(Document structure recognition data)
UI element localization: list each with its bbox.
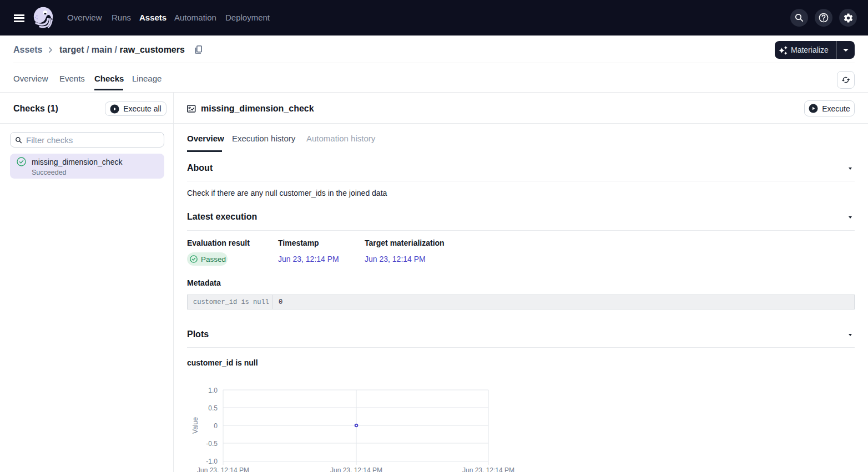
svg-text:Value: Value bbox=[191, 417, 199, 434]
svg-text:Jun 23, 12:14 PM: Jun 23, 12:14 PM bbox=[197, 466, 249, 472]
svg-text:0.5: 0.5 bbox=[208, 404, 218, 412]
svg-text:1.0: 1.0 bbox=[208, 387, 218, 394]
svg-text:Jun 23, 12:14 PM: Jun 23, 12:14 PM bbox=[462, 466, 514, 472]
svg-text:-0.5: -0.5 bbox=[206, 440, 218, 448]
svg-text:-1.0: -1.0 bbox=[206, 458, 218, 465]
svg-text:0: 0 bbox=[214, 422, 218, 430]
svg-text:Jun 23, 12:14 PM: Jun 23, 12:14 PM bbox=[330, 466, 382, 472]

▶ **Exercise directions**
Among the records, how many lines include the string "text"? State the number and add nothing.

▶ **Finished task**
9